The whole listing that follows is to be restated word for word, images excluded.

——

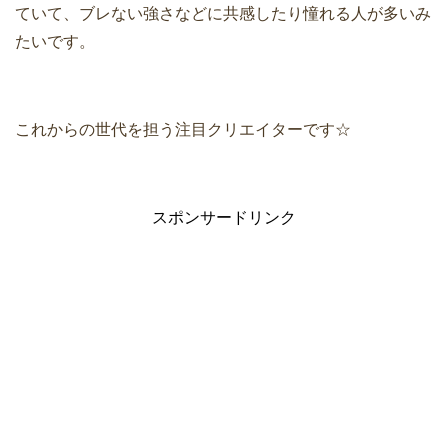
ていて、ブレない強さなどに共感したり憧れる人が多いみ
たいです。
これからの世代を担う注目クリエイターです☆
スポンサードリンク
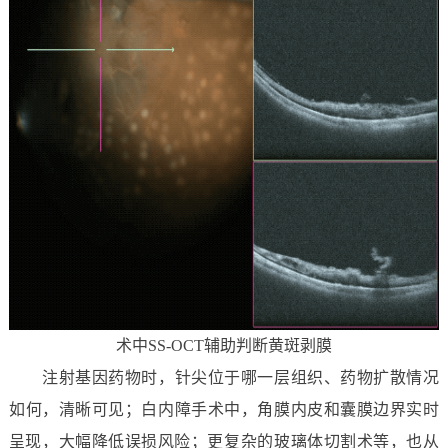
术中SS-OCT辅助判断黄斑剥膜
注射基因药物时，针尖位于哪一层组织、药物扩散情况
如何，清晰可见；白内障手术中，角膜内皮和囊膜边界实时
呈现，大幅降低误损风险；更复杂的‌玻璃体切割术等，也从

——

● **Completed exercise**:
ていて、ブレない強さなどに共感したり憧れる人が多いみ
たいです。
これからの世代を担う注目クリエイターです☆
スポンサードリンク
术中SS-OCT辅助判断黄斑剥膜
注射基因药物时，针尖位于哪一层组织、药物扩散情况
如何，清晰可见；白内障手术中，角膜内皮和囊膜边界实时
呈现，大幅降低误损风险；更复杂的‌玻璃体切割术等，也从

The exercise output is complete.